• _Stored data_
*** Begin section ***

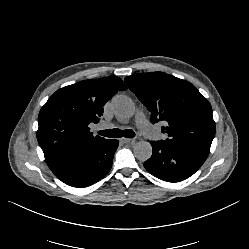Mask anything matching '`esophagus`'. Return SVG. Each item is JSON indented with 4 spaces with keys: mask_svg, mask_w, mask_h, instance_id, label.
<instances>
[{
    "mask_svg": "<svg viewBox=\"0 0 249 249\" xmlns=\"http://www.w3.org/2000/svg\"><path fill=\"white\" fill-rule=\"evenodd\" d=\"M120 140H121L122 143H125V144H129V143L134 142L133 139H128V138H121Z\"/></svg>",
    "mask_w": 249,
    "mask_h": 249,
    "instance_id": "esophagus-1",
    "label": "esophagus"
}]
</instances>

*** End section ***

• _EXERCISE DESCRIPTION_
Transcribe the whole of the data exactly, minus any pictures.

• _ANSWER BOX_
Mask anything matching '`esophagus`'. Return SVG. Each item is JSON indented with 4 spaces with keys: mask_svg, mask_w, mask_h, instance_id, label.
<instances>
[{
    "mask_svg": "<svg viewBox=\"0 0 249 249\" xmlns=\"http://www.w3.org/2000/svg\"><path fill=\"white\" fill-rule=\"evenodd\" d=\"M120 140H121L122 143H125V144H129V143L134 142L133 139H128V138H121Z\"/></svg>",
    "mask_w": 249,
    "mask_h": 249,
    "instance_id": "esophagus-1",
    "label": "esophagus"
}]
</instances>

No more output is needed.